▸ EXERCISE DATA
- - - - - - -
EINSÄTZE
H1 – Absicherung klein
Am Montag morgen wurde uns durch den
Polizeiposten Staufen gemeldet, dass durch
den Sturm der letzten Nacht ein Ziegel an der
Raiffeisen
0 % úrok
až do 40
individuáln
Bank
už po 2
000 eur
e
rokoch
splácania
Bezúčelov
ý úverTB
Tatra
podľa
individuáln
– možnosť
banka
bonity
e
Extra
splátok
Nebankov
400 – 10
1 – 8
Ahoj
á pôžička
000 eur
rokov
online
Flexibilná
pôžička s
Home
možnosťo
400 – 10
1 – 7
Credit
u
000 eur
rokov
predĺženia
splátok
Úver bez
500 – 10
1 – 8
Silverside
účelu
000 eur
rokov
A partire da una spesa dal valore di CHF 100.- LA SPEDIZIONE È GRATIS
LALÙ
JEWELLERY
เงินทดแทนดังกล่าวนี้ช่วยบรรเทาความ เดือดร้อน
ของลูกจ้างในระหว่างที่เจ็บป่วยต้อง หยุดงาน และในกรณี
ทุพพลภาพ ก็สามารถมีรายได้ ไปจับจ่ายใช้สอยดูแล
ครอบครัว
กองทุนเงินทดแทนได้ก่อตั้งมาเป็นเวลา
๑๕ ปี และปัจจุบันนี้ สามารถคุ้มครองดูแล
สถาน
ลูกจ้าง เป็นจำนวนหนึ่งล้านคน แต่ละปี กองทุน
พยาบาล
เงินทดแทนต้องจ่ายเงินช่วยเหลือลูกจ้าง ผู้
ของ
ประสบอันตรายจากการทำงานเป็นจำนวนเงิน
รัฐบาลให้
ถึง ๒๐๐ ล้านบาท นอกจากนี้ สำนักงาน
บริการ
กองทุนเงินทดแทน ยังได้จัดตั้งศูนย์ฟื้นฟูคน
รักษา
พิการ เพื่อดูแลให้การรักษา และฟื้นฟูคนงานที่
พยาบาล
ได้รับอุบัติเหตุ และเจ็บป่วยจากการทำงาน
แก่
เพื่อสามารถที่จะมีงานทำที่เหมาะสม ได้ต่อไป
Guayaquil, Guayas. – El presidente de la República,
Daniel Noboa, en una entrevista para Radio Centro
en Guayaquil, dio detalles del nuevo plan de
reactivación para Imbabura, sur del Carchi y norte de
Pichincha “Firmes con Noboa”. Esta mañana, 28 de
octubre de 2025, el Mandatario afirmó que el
- - - - - - -
▸ YOUR GOAL
All lines from the one with "mañana, 28 de" through the final line above are to be quoted exactly; quote no other line.

▸ RESULT
Pichincha “Firmes con Noboa”. Esta mañana, 28 de
octubre de 2025, el Mandatario afirmó que el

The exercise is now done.